** The data follows **

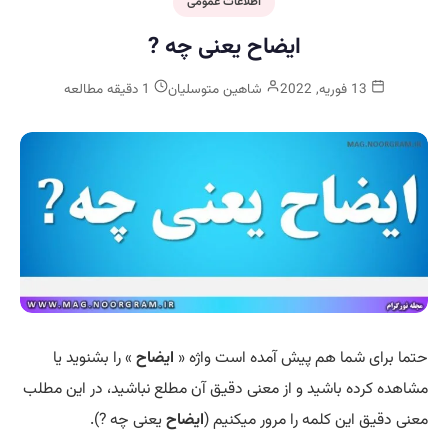
اطلاعات عمومی
ایضاح یعنی چه ?
13 فوریه, 2022
شاهین متوسلیان
1 دقیقه مطالعه
حتما برای شما هم پیش آمده است واژه «
ایضاح
» را بشنوید یا
مشاهده کرده باشید و از معنی دقیق آن مطلع نباشید، در این مطلب
معنی دقیق این کلمه را مرور میکنیم (
ایضاح
یعنی چه ?).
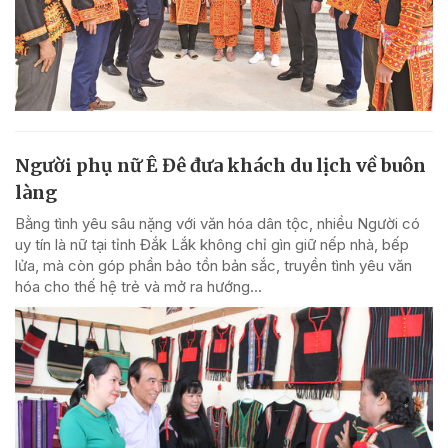
Người phụ nữ Ê Đê đưa khách du lịch về buôn
làng
Bằng tình yêu sâu nặng với văn hóa dân tộc, nhiều Người có
uy tín là nữ tại tỉnh Đắk Lắk không chỉ gìn giữ nếp nhà, bếp
lửa, mà còn góp phần bảo tồn bản sắc, truyền tình yêu văn
hóa cho thế hệ trẻ và mở ra hướng...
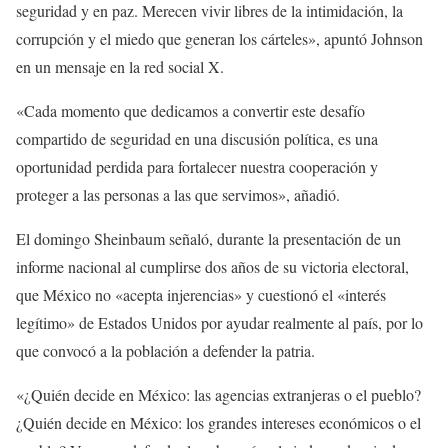
seguridad y en paz. Merecen vivir libres de la intimidación, la
corrupción y el miedo que generan los cárteles», apuntó Johnson
en un mensaje en la red social X.
«Cada momento que dedicamos a convertir este desafío
compartido de seguridad en una discusión política, es una
oportunidad perdida para fortalecer nuestra cooperación y
proteger a las personas a las que servimos», añadió.
El domingo Sheinbaum señaló, durante la presentación de un
informe nacional al cumplirse dos años de su victoria electoral,
que México no «acepta injerencias» y cuestionó el «interés
legítimo» de Estados Unidos por ayudar realmente al país, por lo
que convocó a la población a defender la patria.
«¿Quién decide en México: las agencias extranjeras o el pueblo?
¿Quién decide en México: los grandes intereses económicos o el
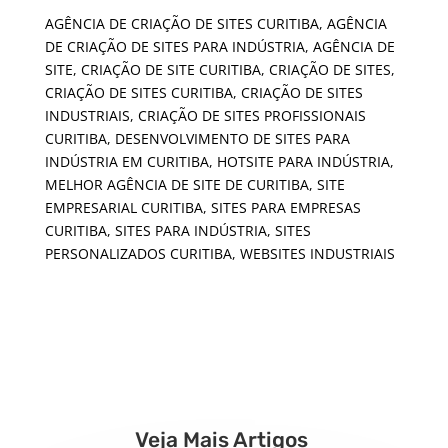
AGÊNCIA DE CRIAÇÃO DE SITES CURITIBA
,
AGÊNCIA
DE CRIAÇÃO DE SITES PARA INDÚSTRIA
,
AGÊNCIA DE
SITE
,
CRIAÇÃO DE SITE CURITIBA
,
CRIAÇÃO DE SITES
,
CRIAÇÃO DE SITES CURITIBA
,
CRIAÇÃO DE SITES
INDUSTRIAIS
,
CRIAÇÃO DE SITES PROFISSIONAIS
CURITIBA
,
DESENVOLVIMENTO DE SITES PARA
INDÚSTRIA EM CURITIBA
,
HOTSITE PARA INDÚSTRIA
,
MELHOR AGÊNCIA DE SITE DE CURITIBA
,
SITE
EMPRESARIAL CURITIBA
,
SITES PARA EMPRESAS
CURITIBA
,
SITES PARA INDÚSTRIA
,
SITES
PERSONALIZADOS CURITIBA
,
WEBSITES INDUSTRIAIS
Veja Mais Artigos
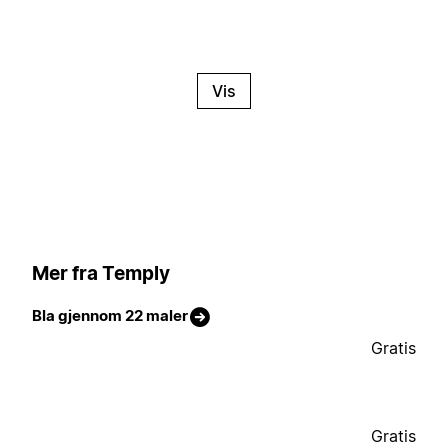
Vis
Mer fra Temply
Bla gjennom 22 maler
Gratis
Gratis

** End of The data **

**Your task**
The records above are to be transcribed exactly, with every picture left out.

**Expected answer**
اطلاعات عمومی
ایضاح یعنی چه ?
13 فوریه, 2022
شاهین متوسلیان
1 دقیقه مطالعه
حتما برای شما هم پیش آمده است واژه «
ایضاح
» را بشنوید یا
مشاهده کرده باشید و از معنی دقیق آن مطلع نباشید، در این مطلب
معنی دقیق این کلمه را مرور میکنیم (
ایضاح
یعنی چه ?).
Người phụ nữ Ê Đê đưa khách du lịch về buôn
làng
Bằng tình yêu sâu nặng với văn hóa dân tộc, nhiều Người có
uy tín là nữ tại tỉnh Đắk Lắk không chỉ gìn giữ nếp nhà, bếp
lửa, mà còn góp phần bảo tồn bản sắc, truyền tình yêu văn
hóa cho thế hệ trẻ và mở ra hướng...
seguridad y en paz. Merecen vivir libres de la intimidación, la
corrupción y el miedo que generan los cárteles», apuntó Johnson
en un mensaje en la red social X.
«Cada momento que dedicamos a convertir este desafío
compartido de seguridad en una discusión política, es una
oportunidad perdida para fortalecer nuestra cooperación y
proteger a las personas a las que servimos», añadió.
El domingo Sheinbaum señaló, durante la presentación de un
informe nacional al cumplirse dos años de su victoria electoral,
que México no «acepta injerencias» y cuestionó el «interés
legítimo» de Estados Unidos por ayudar realmente al país, por lo
que convocó a la población a defender la patria.
«¿Quién decide en México: las agencias extranjeras o el pueblo?
¿Quién decide en México: los grandes intereses económicos o el
AGÊNCIA DE CRIAÇÃO DE SITES CURITIBA
,
AGÊNCIA
DE CRIAÇÃO DE SITES PARA INDÚSTRIA
,
AGÊNCIA DE
SITE
,
CRIAÇÃO DE SITE CURITIBA
,
CRIAÇÃO DE SITES
,
CRIAÇÃO DE SITES CURITIBA
,
CRIAÇÃO DE SITES
INDUSTRIAIS
,
CRIAÇÃO DE SITES PROFISSIONAIS
CURITIBA
,
DESENVOLVIMENTO DE SITES PARA
INDÚSTRIA EM CURITIBA
,
HOTSITE PARA INDÚSTRIA
,
MELHOR AGÊNCIA DE SITE DE CURITIBA
,
SITE
EMPRESARIAL CURITIBA
,
SITES PARA EMPRESAS
CURITIBA
,
SITES PARA INDÚSTRIA
,
SITES
PERSONALIZADOS CURITIBA
,
WEBSITES INDUSTRIAIS
Veja Mais Artigos
Vis
Mer fra Temply
Bla gjennom 22 maler
Gratis
Gratis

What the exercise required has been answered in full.